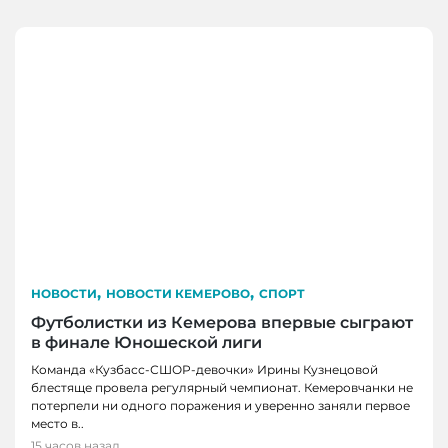
,
,
НОВОСТИ
НОВОСТИ КЕМЕРОВО
СПОРТ
Футболистки из Кемерова впервые сыграют
в финале Юношеской лиги
Команда «Кузбасс-СШОР-девочки» Ирины Кузнецовой
блестяще провела регулярный чемпионат. Кемеровчанки не
потерпели ни одного поражения и уверенно заняли первое
место в..
15 часов назад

::::::::

**What the exercise asks:**
Only the pictures stay behind; everything else in the data above is to be retyped exactly.

**Answer for the task:**
,
,
НОВОСТИ
НОВОСТИ КЕМЕРОВО
СПОРТ
Футболистки из Кемерова впервые сыграют
в финале Юношеской лиги
Команда «Кузбасс-СШОР-девочки» Ирины Кузнецовой
блестяще провела регулярный чемпионат. Кемеровчанки не
потерпели ни одного поражения и уверенно заняли первое
место в..
15 часов назад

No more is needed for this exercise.